Decompress Files Nodes fails with accents

lsandinop · March 11, 2024, 7:43pm

Hello

I am unzipping a .zip file that has files inside that may have accents in their names. When pasting the files into the destination folder it changes the accented letter to a question mark (?), and under these conditions the file cannot be copied and the node fails. In a previous post (2021) it says that they have it on a ticket to fix this issue, but apparently it still persists.

I’m running KNIME AP 5.2.1

Any solution?

Thanks

mlauber71 · March 12, 2024, 6:53pm

@lsandinop what you could try is use the internal Python extension and unpack the file with that:

lsandinop · March 12, 2024, 7:39pm

Thank you very much. I appreciate the proposed solution, however, where I need to implement it they have a python restriction.
Can you think of anything else?
Thanks

mlauber71 · March 12, 2024, 8:08pm

@lsandinop what operating system are you using. I think windows will not allow ? in filenames.

You can just use the Python extension without the need to install a full Python version.

lsandinop · March 12, 2024, 8:27pm

I’m using Windows. I’ve been traying to make the extraction with a java snippet but the available library to do it is the filesystem one, but has the same restriction so I think is the same the node uses. There is another one named Apache Commons Compress, but the package is not in the KNIME installation so I’m trying to know how to put it available.
Any other idea?

mlauber71 · March 12, 2024, 8:31pm

@lsandinop well the next option might be to use R. But if you do not want to install the Python extension you might not like to use R as well …
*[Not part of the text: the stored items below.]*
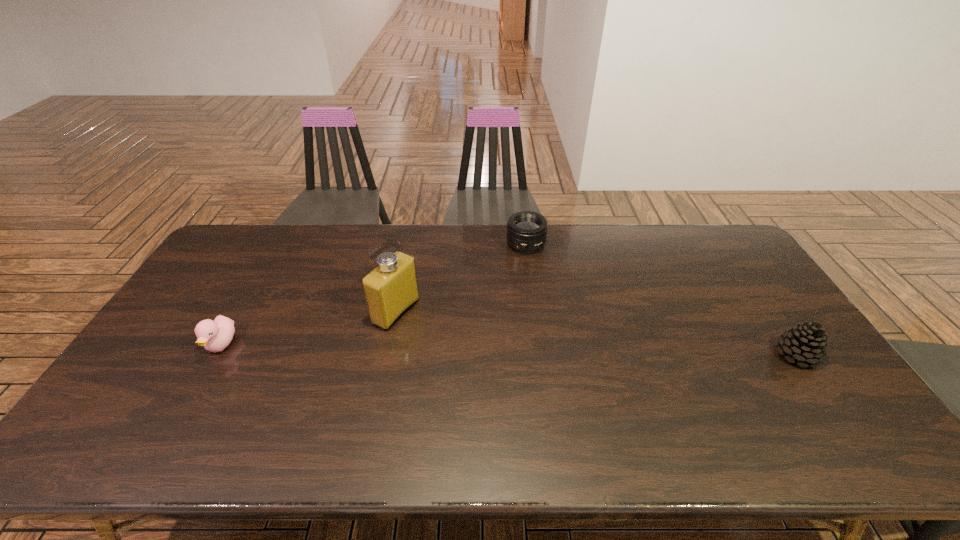 Where is `free space on the desktop that is between the duckling and the pinecone and is positioned on the front-facing side of the tallest object`? This screenshot has width=960, height=540. free space on the desktop that is between the duckling and the pinecone and is positioned on the front-facing side of the tallest object is located at coordinates (474, 349).

Where is `vacant space on the desktop that is between the leftmost object and the pinecone and is positioned on the side of the farthest object with brand markings and control switches`? The image size is (960, 540). vacant space on the desktop that is between the leftmost object and the pinecone and is positioned on the side of the farthest object with brand markings and control switches is located at coordinates (527, 350). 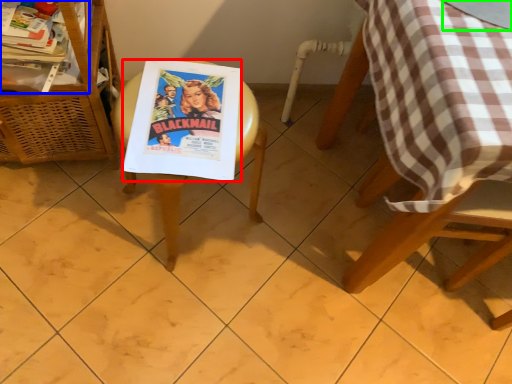 Question: Considering the real-world distances, which object is farthest from comic book (highlighted by a red box)? magazine (highlighted by a blue box) or glass table (highlighted by a green box)?

Choices:
 (A) magazine
 (B) glass table

Answer: (B) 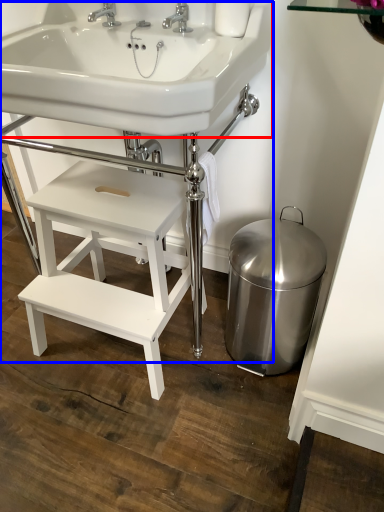 Question: Among these objects, which one is farthest to the camera, sink (highlighted by a red box) or sink (highlighted by a blue box)?

Choices:
 (A) sink
 (B) sink

Answer: (B) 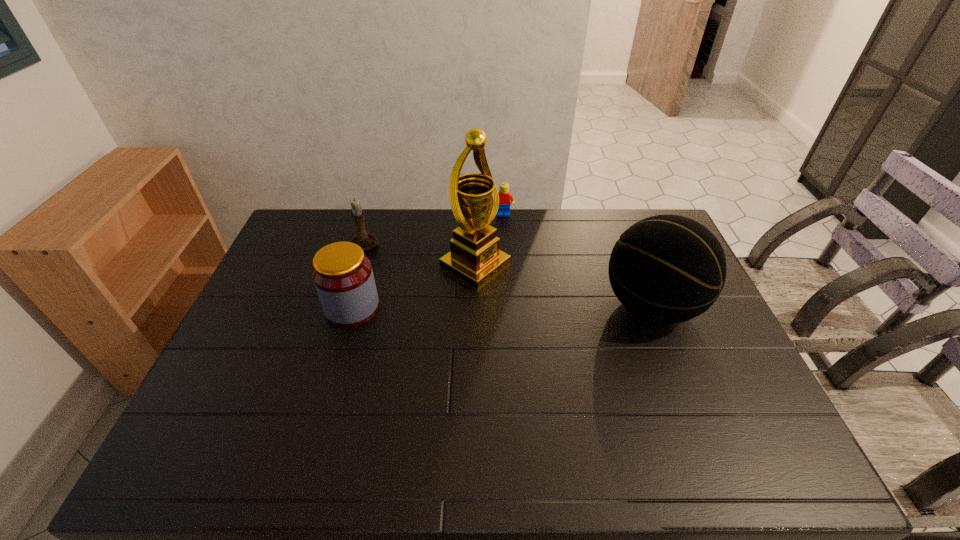 At what (x,y) coordinates should I click in order to perform the action: click on vacant space positioned on the side of the candle holder with the handle. Please return your answer as a coordinate pair (x, y). Looking at the image, I should click on (408, 272).

The height and width of the screenshot is (540, 960). Find the location of `blank space located on the side of the candle holder with the handle`. blank space located on the side of the candle holder with the handle is located at coordinates (412, 274).

The width and height of the screenshot is (960, 540). In order to click on free space located 0.200m on the front-facing side of the award in this screenshot , I will do `click(554, 312)`.

Locate an element on the screen. The image size is (960, 540). free space located 0.190m on the front-facing side of the award is located at coordinates (551, 310).

The image size is (960, 540). I want to click on free space located 0.060m on the front-facing side of the award, so click(x=517, y=291).

At what (x,y) coordinates should I click in order to perform the action: click on free space located on the face of the farthest object. Please return your answer as a coordinate pair (x, y). Image resolution: width=960 pixels, height=540 pixels. Looking at the image, I should click on (505, 233).

Identify the location of free space located 0.170m on the face of the farthest object. (507, 245).

Locate an element on the screen. The width and height of the screenshot is (960, 540). vacant space located on the face of the farthest object is located at coordinates (506, 240).

At what (x,y) coordinates should I click in order to perform the action: click on candle holder present at the far edge. Please return your answer as a coordinate pair (x, y). The height and width of the screenshot is (540, 960). Looking at the image, I should click on (366, 240).

You are a GUI agent. You are given a task and a screenshot of the screen. Output one action in this format:
    pyautogui.click(x=<x>, y=<y>)
    Task: Click on the award situated at the far edge
    Image resolution: width=960 pixels, height=540 pixels.
    Given the screenshot: What is the action you would take?
    pyautogui.click(x=474, y=258) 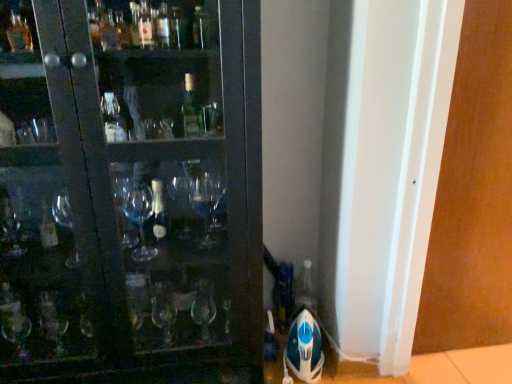 The image size is (512, 384). I want to click on brown matte screen door at right, arranged as the second screen door when viewed from the left, so (473, 195).

The width and height of the screenshot is (512, 384). What do you see at coordinates (473, 195) in the screenshot?
I see `brown matte screen door at right, arranged as the 1th screen door when viewed from the right` at bounding box center [473, 195].

Image resolution: width=512 pixels, height=384 pixels. In order to click on white glossy screen door at right, positioned as the 2th screen door in right-to-left order in this screenshot , I will do `click(387, 168)`.

What is the approximate width of white glossy screen door at right, positioned as the 2th screen door in right-to-left order?

white glossy screen door at right, positioned as the 2th screen door in right-to-left order, is 10.05 inches in width.

This screenshot has width=512, height=384. Describe the element at coordinates (387, 168) in the screenshot. I see `white glossy screen door at right, marked as the first screen door in a left-to-right arrangement` at that location.

In order to click on brown matte screen door at right, arranged as the 1th screen door when viewed from the right in this screenshot , I will do `click(473, 195)`.

Is brown matte screen door at right, arranged as the second screen door when viewed from the left, to the left of white glossy screen door at right, marked as the first screen door in a left-to-right arrangement, from the viewer's perspective?

Incorrect, brown matte screen door at right, arranged as the second screen door when viewed from the left, is not on the left side of white glossy screen door at right, marked as the first screen door in a left-to-right arrangement.

Is brown matte screen door at right, arranged as the second screen door when viewed from the left, closer to the viewer compared to white glossy screen door at right, marked as the first screen door in a left-to-right arrangement?

No, brown matte screen door at right, arranged as the second screen door when viewed from the left, is further to the viewer.

Which is more distant, [465,93] or [346,88]?

The point [346,88] is behind.

From the image's perspective, which one is positioned higher, brown matte screen door at right, arranged as the second screen door when viewed from the left, or white glossy screen door at right, marked as the first screen door in a left-to-right arrangement?

brown matte screen door at right, arranged as the second screen door when viewed from the left, appears higher in the image.

From a real-world perspective, is brown matte screen door at right, arranged as the second screen door when viewed from the left, beneath white glossy screen door at right, positioned as the 2th screen door in right-to-left order?

No, from a real-world perspective, brown matte screen door at right, arranged as the second screen door when viewed from the left, is not beneath white glossy screen door at right, positioned as the 2th screen door in right-to-left order.

From the picture: In terms of width, does brown matte screen door at right, arranged as the 1th screen door when viewed from the right, look wider or thinner when compared to white glossy screen door at right, positioned as the 2th screen door in right-to-left order?

Clearly, brown matte screen door at right, arranged as the 1th screen door when viewed from the right, has more width compared to white glossy screen door at right, positioned as the 2th screen door in right-to-left order.

Between brown matte screen door at right, arranged as the second screen door when viewed from the left, and white glossy screen door at right, positioned as the 2th screen door in right-to-left order, which one has less height?

With less height is white glossy screen door at right, positioned as the 2th screen door in right-to-left order.

Which of these two, brown matte screen door at right, arranged as the 1th screen door when viewed from the right, or white glossy screen door at right, marked as the first screen door in a left-to-right arrangement, is smaller?

brown matte screen door at right, arranged as the 1th screen door when viewed from the right, is smaller.

Is brown matte screen door at right, arranged as the 1th screen door when viewed from the right, not inside white glossy screen door at right, marked as the first screen door in a left-to-right arrangement?

Absolutely, brown matte screen door at right, arranged as the 1th screen door when viewed from the right, is external to white glossy screen door at right, marked as the first screen door in a left-to-right arrangement.

Is brown matte screen door at right, arranged as the second screen door when viewed from the left, placed right next to white glossy screen door at right, marked as the first screen door in a left-to-right arrangement?

No, brown matte screen door at right, arranged as the second screen door when viewed from the left, is not with white glossy screen door at right, marked as the first screen door in a left-to-right arrangement.

Is brown matte screen door at right, arranged as the 1th screen door when viewed from the right, oriented away from white glossy screen door at right, positioned as the 2th screen door in right-to-left order?

No, brown matte screen door at right, arranged as the 1th screen door when viewed from the right, is not facing away from white glossy screen door at right, positioned as the 2th screen door in right-to-left order.

Locate an element on the screen. screen door that appears below the brown matte screen door at right, arranged as the second screen door when viewed from the left (from a real-world perspective) is located at coordinates (387, 168).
lsandinop · March 12, 2024, 8:48pm

@mlauber71 is the same problem really. I use to have problems installing extensions with that client, so I usually have to solve everything with basic nodes.

lsandinop · March 12, 2024, 10:27pm

Hello to all of you! I found the solution.

The Apache Commons Compress library provides a functionality to decompress .zip files no matter what format the filenames are in. So, I downloaded the .jar library and added it from the Java Snippet Libraries tab, which enabled the use of the library in the node. Then I just did the code and it worked!!! I leave the code in case any of you find it useful!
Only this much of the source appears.